TASK DESCRIPTION>
Verbatim transcription with images omitted: return the entries below in full.

SUPPLIED DATA>
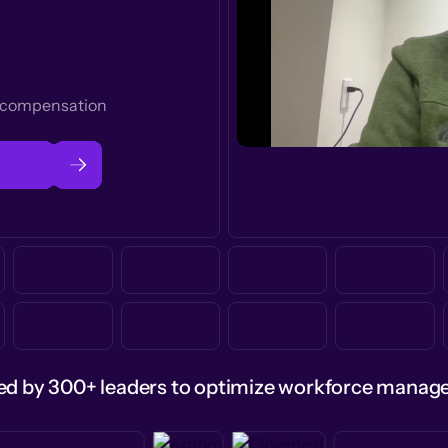
t compensation
ed by 300+ leaders to optimize workforce mana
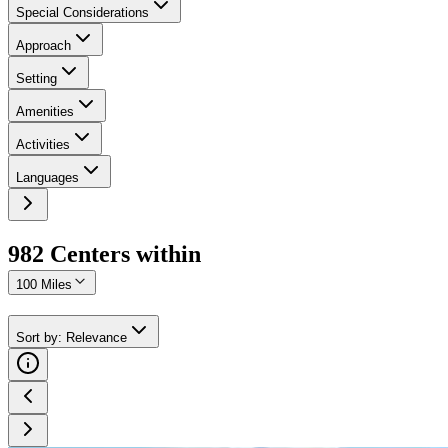
Special Considerations
Approach
Setting
Amenities
Activities
Languages
982
Center
s
within
100 Miles
Sort by
:
Relevance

RESPONSE>
t compensation
ed by 300+ leaders to optimize workforce mana
Special Considerations
Approach
Setting
Amenities
Activities
Languages
982
Center
s
within
100 Miles
Sort by
:
Relevance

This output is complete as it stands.